MCBG Session 8 - Protein Function & Regulation Flashcards
Name 4 different protein (such as enzymes) regulation mechanisms.
1) Isoenzymes - different enzymes forms
2) Allosteric regulation - change in enzyme conformation
3) Phosphorylation - reversible covalent modification
4) Proteolytic activation
What are isoenzymes and how do they regulate protein function? - give an example
- Enzymes that catalyse the same reaction but have a different AA sequence - therefore have different activity. Made from different genes or different splicing of same gene.
- Activity can be higher or lower, e.g.: glucokinase is an isoenzyme of hexokinase and increases the rate of reaction.
How does allosteric regulation of enzymes work
- Binding to a site other than the active site to cause a conformational change in the protein.
- Can change the protein into a low affinity state (T-state) which lowers the rate of reaction (done by allosteric activators) or into a high affinity state (R-state) which increases rate of reaction (allosteric inhibitors).
- Does NOT obey Michaelis-Menten kinetics
Give an example of an enzyme that undergoes allosteric regulation
PFK-1 - activators that stabilise enzyme into R-state = AMP, Fructose-2,6-BP. Inhibitors that stabilise into T-state = citrate, AMP and H+
What is phosphorylation?
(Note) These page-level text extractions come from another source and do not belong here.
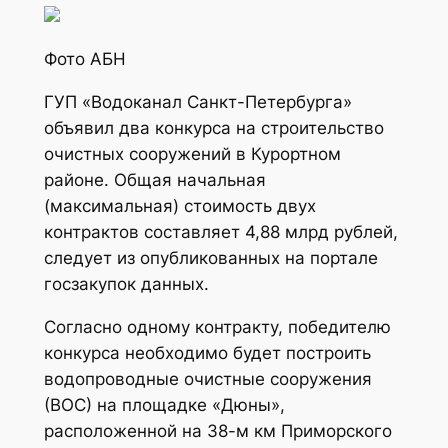
Фото АБН
ГУП «Водоканал Санкт-Петербурга»
объявил два конкурса на строительство
очистных сооружений в Курортном
районе. Общая начальная
(максимальная) стоимость двух
контрактов составляет 4,88 млрд рублей,
следует из опубликованных на портале
госзакупок данных.
Согласно одному контракту, победителю
конкурса необходимо будет построить
водопроводные очистные сооружения
(ВОС) на площадке «Дюны»,
расположенной на 38-м км Приморского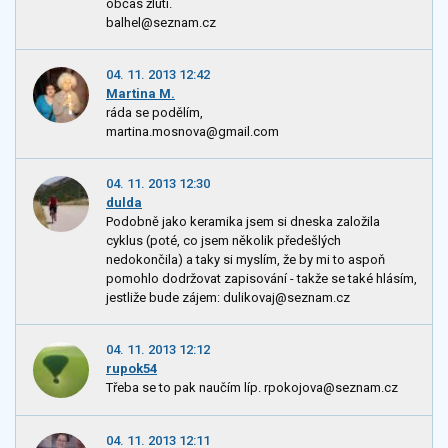
občas žlutí.
balhel@seznam.cz
04. 11. 2013 12:42
Martina M.
ráda se podělím,
martina.mosnova@gmail.com
04. 11. 2013 12:30
dulda
Podobně jako keramika jsem si dneska založila
cyklus (poté, co jsem několik předešlých
nedokončila) a taky si myslím, že by mi to aspoň
pomohlo dodržovat zapisování - takže se také hlásím,
jestliže bude zájem: dulikovaj@seznam.cz
04. 11. 2013 12:12
rupok54
Třeba se to pak naučím líp. rpokojova@seznam.cz
04. 11. 2013 12:11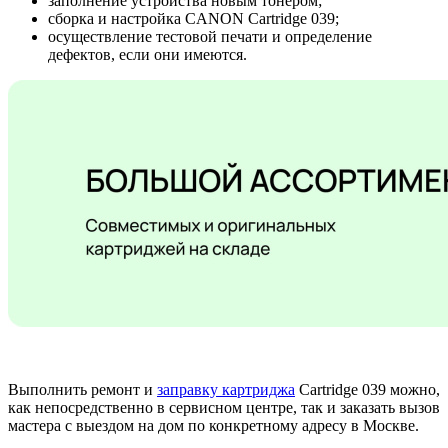
заполнение устройства новым тонером;
сборка и настройка CANON Cartridge 039;
осуществление тестовой печати и определение
дефектов, если они имеются.
Выполнить ремонт и
заправку картриджа
Cartridge 039 можно,
как непосредственно в сервисном центре, так и заказать вызов
мастера с выездом на дом по конкретному адресу в Москве.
How can it be reversed?
- Phosphorylation is the transfer of terminal phosphate on ATP to the -OH group of Ser, Thr & Tyr via protein kinases.
- Can be reversed by hydrolytic removal of phosphoryl by protein phosphotases.
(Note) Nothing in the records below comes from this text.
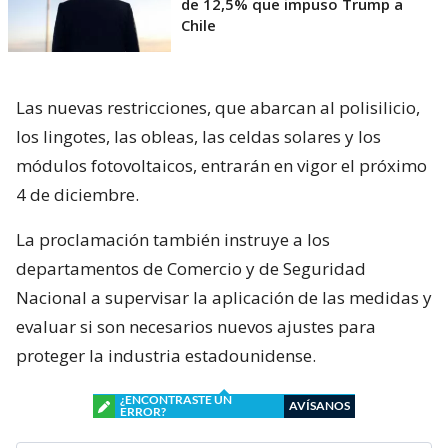
de 12,5% que impuso Trump a
Chile
Las nuevas restricciones, que abarcan al polisilicio,
los lingotes, las obleas, las celdas solares y los
módulos fotovoltaicos, entrarán en vigor el próximo
4 de diciembre.
La proclamación también instruye a los
departamentos de Comercio y de Seguridad
Nacional a supervisar la aplicación de las medidas y
evaluar si son necesarios nuevos ajustes para
proteger la industria estadounidense.
¿ENCONTRASTE UN
AVÍSANOS
ERROR?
Why is phosphorylation such an effective regulatory mechanism?
Free energy of PP is large as it adds 2 negative charges and the phosphoryl group can be H-bonds. Also allows for massive amplification effect.
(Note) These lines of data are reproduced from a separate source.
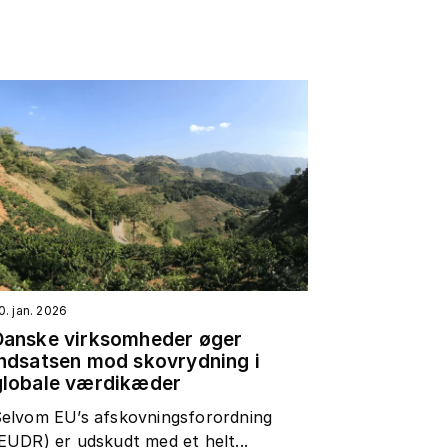
0. jan. 2026
Danske virksomheder øger
indsatsen mod skovrydning i
globale værdikæder
elvom EU’s afskovningsforordning
EUDR) er udskudt med et helt...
- e.g.: when enzymes activate other enzymes the number of molecules affected increases geometrically in a cascade (can easily get 1,000,000 fold amplification)
What is proteolytic activation - when is it important?
Give an example.
Inactive precursor molecules, e.g.: zymogens or proenzymes having peptide bond cleaved (irreversibly) to make precursor active. Important when processes nee to be tightly controlled, e.g.: blood clotting, digestive enzymes, apoptosis.
- Enteropeptidases breaking down trypsinogen into active trypsin for digestion in GIT.
What are the main differences between Hb and myoglobin?
Hb:
- Carried in blood to transport oxygen all around the body.
- 4 polypeptie chains
- 4 haem groups per molecule
Myoglobin:
- Short term storage of oxygen, supplies it to muscle
- Higher affinity for oxygen
- 1 polypeptide chain + 1 haem group per molecule
The oxygen dissociation curve for Hb is sigmoidal - affinity for oxygen increases with PO2 of oxygen - why?
This is due to the co-operativity effect. Once oxygen binds Hb undergoes a conformational change into the R state (allosteric effect), which favours the further binding of oxygen. Therefore co-operativity enhances oxygen transport by Hb. This allows greater oxygen transport compared to myoglobin, as it is more within the R state.
Explain the allosteric effects of 2,3 - bisphosphoglycerate (2,3-BPG) on Hb.
- 2,3BPG binds to positively charge residues on B-subunit of Hb.
- This holds subunits together stabilising Hb in the low affinity T-state.
- Therefore favours unloading of oxygen and shifts oxygen dissociation curve to the right.
Explain the allosteric effects of H+ and CO2 on Hb. (AKA: the Bohr effect)
- Both H+ and CO2 bind and stabilise Hb in the low-affinity T-state
- This shifts the oxygen dissociation curve to the right
- Allows delivery of oxygen to metabolically active tissues that produce H+ and CO2.
Explain the effects of CO on oxygen binding to Hb.
- CO binds to Hb 250 x more readily than O2
- Blocks further oxygen binding once bound
- Stabilised Hb in R state - prevents dissociation at tissues (shifts curve to the left).
Describe the molecular basis for sickle cell disease.
1) Mutation of glutamate to valine in B-globin.
2) Val lies on surface in T-state (low affinity)
3) Reduces oxygen carrying capability, cells prone to lyse (anaemia) and are more rigid.
4) This blocks microvasculature such as capillaries.
Describe the 2 ways the blood clotting cascade can be activated to form a fibrin clot.
1) Intrinsic (damaged endothelial lining promotes binding of factor Xll) or extrinsic (trauma release tissue factor lll)
2) Both cause factor X activation, leads to thrombin activation
3) Thrombin causes formation of fibrin clot.
Why are only very small amounts of initial signal required to trigger formation of a clot?
As amplification occurs during each step in the cascade reaction - as a lot of these reactions are carried out by enzymes such as proteases.